Spraying dairy cows with water in the holding pen or at the feed bunk is common practice as it lowers body temperature and respiration rate (Kendall et al., 2007; Chen et al., 2013; 2016), and improves feed intake and milk yield (Keister et al., 2002). Owing to the recent decrease in global groundwater, studies have focused on strategies to reduce the use of water to cool dairy cows (Chen et al., 2016). Sprinkler flow rates of 1.3 and 4.9 L/min had similar effects on physiological responses of cows to heat load but produced a 73% difference in water use (Chen et al., 2016). Similarly, Tresoldi et al. (2019) concluded that a sprinkler flow rate of 4.9 L/min had poor efficiency compared with 3.3 L/min, as the additional water did not result in increased biologically relevant cooling.
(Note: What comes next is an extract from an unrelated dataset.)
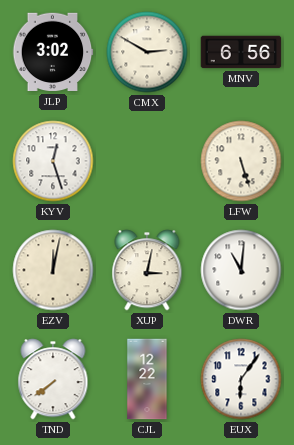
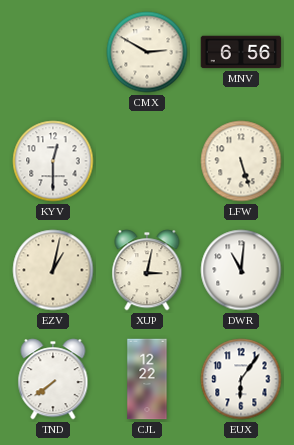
JLP: 3:02 -> none
KYV: 12:27 -> 12:30
EZV: 12:02 -> 1:02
These studies were conducted in Mediterranean climates with an average temperature humidity index in the range of 76 to 78. A recent study with Nili Ravi buffaloes revealed a sprinkler flow rate 1.25 L/min was more efficient than one of 2.0 L/min during subtropical summers (Bah et al., 2021). Because water is projected to be scarce in Pakistan by 2030 (Mustafa et al., 2013), holistic strategies for water conservation in the dairy sector are important nationally.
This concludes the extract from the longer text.